■ GOAL OF THE EXERCISE: What is needed is a single figure: how many lines of the records below contain the word "Save".

■ THE INPUT:
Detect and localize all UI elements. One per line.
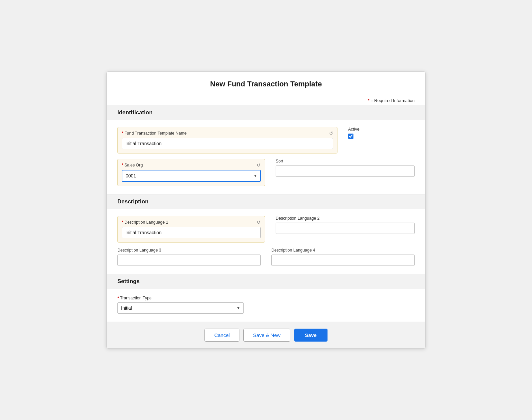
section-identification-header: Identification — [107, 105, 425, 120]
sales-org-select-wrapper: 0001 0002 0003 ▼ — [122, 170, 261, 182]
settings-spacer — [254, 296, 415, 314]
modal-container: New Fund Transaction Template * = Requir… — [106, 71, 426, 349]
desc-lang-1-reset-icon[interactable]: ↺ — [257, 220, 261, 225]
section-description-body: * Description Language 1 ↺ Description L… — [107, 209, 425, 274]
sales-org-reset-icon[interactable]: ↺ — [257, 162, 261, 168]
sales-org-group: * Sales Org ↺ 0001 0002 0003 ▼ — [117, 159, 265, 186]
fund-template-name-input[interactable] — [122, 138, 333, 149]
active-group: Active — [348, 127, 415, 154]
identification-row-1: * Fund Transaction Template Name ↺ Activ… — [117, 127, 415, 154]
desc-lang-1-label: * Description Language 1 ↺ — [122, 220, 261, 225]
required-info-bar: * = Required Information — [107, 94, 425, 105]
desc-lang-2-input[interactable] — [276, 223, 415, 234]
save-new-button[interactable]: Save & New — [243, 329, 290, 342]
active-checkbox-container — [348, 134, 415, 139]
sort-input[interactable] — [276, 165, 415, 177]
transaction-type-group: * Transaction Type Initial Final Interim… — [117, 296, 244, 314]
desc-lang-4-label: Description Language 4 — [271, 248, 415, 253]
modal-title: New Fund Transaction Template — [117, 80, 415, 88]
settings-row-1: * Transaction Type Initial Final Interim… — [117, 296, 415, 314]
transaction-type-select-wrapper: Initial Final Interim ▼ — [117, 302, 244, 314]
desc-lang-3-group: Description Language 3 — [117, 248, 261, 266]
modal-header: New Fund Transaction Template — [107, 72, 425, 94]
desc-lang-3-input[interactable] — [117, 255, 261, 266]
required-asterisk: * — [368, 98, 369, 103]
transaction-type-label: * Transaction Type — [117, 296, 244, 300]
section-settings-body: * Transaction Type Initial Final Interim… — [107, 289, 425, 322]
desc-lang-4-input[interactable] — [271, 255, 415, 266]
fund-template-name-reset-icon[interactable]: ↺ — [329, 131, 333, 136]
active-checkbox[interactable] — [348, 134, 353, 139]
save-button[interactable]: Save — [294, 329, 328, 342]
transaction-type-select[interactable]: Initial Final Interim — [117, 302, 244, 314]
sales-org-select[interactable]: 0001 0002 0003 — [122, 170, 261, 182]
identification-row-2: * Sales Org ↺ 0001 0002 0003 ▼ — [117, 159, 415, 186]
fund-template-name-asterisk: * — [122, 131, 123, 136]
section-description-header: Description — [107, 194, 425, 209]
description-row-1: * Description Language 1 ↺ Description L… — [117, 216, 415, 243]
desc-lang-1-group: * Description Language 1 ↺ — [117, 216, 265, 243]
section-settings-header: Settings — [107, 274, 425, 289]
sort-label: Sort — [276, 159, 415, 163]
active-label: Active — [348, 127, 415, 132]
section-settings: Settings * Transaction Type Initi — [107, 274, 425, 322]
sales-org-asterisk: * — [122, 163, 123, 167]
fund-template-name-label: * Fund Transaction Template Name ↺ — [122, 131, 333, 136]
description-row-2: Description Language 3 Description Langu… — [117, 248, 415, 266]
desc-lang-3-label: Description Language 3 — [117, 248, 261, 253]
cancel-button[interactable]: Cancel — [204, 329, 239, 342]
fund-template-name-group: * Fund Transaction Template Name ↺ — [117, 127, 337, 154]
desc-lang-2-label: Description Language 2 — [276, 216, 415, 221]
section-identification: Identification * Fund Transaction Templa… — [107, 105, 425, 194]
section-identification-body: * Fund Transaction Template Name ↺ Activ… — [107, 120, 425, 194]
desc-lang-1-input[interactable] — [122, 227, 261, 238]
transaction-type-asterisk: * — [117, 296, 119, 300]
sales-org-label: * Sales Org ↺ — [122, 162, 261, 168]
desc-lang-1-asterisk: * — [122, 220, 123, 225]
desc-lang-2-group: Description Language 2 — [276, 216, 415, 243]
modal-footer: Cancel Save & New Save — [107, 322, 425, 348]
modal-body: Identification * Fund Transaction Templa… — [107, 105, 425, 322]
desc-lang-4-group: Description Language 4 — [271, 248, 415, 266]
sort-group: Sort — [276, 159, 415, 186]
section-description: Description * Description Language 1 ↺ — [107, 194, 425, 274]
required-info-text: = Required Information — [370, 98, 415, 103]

---

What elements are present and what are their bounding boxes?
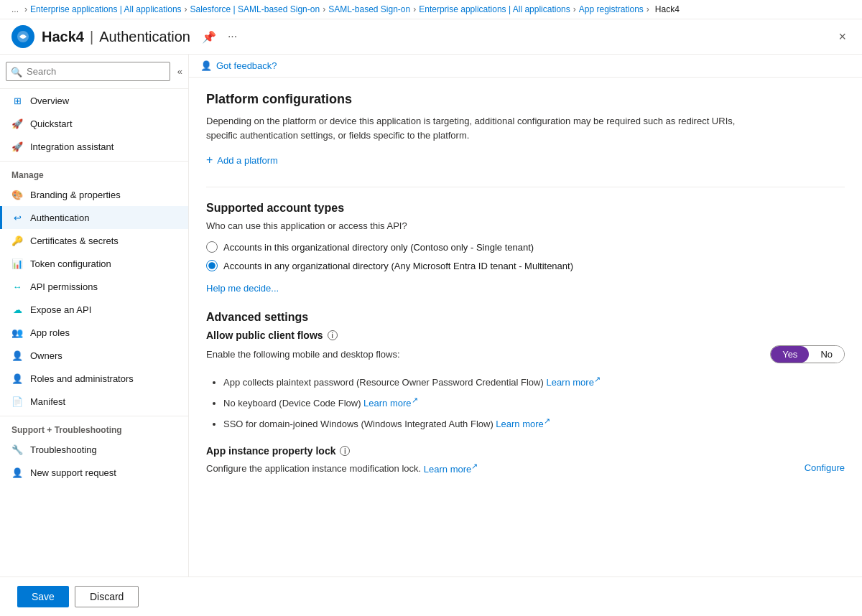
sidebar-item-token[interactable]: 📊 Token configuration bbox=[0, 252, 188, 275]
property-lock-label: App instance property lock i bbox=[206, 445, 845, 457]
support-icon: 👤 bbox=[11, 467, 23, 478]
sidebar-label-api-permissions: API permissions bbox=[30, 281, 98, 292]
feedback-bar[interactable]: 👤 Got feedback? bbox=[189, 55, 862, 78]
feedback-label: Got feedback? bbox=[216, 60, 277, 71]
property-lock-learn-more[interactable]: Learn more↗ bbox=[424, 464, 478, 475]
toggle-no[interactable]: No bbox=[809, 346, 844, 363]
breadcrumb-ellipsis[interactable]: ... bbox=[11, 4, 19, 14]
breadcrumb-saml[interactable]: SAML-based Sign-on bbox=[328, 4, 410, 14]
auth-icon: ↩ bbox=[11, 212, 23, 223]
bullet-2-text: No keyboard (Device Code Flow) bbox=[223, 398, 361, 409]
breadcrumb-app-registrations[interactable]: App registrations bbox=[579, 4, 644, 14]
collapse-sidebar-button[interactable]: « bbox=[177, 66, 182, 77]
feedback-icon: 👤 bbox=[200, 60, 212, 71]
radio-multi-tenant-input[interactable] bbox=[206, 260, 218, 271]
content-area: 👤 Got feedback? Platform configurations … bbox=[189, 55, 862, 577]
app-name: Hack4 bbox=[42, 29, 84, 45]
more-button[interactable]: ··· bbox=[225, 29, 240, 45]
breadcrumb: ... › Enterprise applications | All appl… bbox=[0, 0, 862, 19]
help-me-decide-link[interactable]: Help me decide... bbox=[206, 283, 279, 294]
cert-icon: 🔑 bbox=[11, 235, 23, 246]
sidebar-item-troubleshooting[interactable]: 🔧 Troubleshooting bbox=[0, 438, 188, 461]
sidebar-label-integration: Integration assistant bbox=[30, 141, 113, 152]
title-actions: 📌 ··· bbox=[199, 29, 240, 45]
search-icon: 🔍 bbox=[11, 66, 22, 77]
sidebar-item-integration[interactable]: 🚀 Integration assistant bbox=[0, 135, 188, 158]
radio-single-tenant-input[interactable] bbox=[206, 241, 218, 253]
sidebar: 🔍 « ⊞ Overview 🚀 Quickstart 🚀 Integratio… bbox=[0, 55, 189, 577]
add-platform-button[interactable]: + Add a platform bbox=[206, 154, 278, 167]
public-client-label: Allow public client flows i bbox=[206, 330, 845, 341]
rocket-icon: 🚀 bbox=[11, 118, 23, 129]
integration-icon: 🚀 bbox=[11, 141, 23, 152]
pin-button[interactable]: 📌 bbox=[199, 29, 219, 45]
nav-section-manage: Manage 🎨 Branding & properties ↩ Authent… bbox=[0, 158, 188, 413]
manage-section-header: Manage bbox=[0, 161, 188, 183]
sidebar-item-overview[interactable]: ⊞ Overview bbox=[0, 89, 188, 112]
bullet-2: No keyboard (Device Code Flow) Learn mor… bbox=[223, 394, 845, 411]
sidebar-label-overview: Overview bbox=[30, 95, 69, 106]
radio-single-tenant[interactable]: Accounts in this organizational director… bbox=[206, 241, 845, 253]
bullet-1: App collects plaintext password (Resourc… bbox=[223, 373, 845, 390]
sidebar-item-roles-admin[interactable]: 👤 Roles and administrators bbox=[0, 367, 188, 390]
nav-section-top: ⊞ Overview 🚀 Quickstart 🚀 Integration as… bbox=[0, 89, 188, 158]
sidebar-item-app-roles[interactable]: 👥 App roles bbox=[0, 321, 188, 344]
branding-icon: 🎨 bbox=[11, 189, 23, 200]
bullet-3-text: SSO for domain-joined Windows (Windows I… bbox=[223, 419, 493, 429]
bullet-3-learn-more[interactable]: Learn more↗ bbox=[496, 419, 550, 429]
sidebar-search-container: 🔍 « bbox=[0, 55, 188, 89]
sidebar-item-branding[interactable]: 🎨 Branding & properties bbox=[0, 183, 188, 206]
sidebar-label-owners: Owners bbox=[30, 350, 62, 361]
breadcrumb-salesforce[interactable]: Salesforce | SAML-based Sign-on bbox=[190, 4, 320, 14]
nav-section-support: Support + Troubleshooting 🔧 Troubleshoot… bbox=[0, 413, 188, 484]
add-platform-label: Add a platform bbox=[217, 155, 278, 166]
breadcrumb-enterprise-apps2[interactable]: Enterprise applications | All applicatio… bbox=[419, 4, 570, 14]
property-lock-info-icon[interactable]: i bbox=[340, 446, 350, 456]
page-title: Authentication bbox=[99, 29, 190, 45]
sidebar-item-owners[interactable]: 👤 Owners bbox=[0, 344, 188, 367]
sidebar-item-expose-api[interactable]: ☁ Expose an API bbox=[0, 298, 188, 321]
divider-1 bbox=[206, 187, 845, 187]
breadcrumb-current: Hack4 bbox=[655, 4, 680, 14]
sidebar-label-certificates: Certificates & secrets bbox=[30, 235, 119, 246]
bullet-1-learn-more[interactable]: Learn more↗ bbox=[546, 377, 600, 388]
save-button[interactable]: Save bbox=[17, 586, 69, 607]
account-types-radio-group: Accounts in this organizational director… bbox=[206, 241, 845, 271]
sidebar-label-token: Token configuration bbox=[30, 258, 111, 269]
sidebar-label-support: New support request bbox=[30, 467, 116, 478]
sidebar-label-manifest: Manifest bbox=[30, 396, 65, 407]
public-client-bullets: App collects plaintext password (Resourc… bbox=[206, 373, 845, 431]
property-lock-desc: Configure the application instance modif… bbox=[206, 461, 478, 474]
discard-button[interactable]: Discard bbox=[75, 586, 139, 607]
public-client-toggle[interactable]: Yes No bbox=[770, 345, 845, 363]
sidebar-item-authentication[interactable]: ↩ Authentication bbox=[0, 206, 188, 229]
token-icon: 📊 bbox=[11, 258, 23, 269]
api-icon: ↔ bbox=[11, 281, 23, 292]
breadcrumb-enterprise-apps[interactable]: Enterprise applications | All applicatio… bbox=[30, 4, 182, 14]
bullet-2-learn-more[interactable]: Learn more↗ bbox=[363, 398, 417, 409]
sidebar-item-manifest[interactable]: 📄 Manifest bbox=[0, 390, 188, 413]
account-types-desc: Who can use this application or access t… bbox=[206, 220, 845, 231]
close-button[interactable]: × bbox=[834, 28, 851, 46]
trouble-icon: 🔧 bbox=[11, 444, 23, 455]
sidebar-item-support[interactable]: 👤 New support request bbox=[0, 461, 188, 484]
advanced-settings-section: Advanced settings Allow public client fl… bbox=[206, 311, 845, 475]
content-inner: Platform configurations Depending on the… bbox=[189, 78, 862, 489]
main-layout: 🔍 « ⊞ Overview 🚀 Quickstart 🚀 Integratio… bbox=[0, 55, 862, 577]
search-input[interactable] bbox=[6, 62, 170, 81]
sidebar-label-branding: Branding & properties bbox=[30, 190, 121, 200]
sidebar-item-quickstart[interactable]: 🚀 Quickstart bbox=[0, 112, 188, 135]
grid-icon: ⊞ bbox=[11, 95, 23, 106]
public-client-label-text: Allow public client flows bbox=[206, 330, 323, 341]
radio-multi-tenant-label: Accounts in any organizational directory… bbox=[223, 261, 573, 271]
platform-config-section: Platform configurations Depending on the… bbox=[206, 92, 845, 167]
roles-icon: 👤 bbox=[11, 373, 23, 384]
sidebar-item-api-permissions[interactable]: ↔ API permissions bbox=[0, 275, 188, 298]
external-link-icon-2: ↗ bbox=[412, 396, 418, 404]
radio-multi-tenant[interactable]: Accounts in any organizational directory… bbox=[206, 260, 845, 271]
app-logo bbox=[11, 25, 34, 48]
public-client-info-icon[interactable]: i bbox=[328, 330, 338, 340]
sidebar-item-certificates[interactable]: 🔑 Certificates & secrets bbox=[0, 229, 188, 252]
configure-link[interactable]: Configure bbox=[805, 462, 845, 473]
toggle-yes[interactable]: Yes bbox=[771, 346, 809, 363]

■ ANSWER TO THIS TASK: 4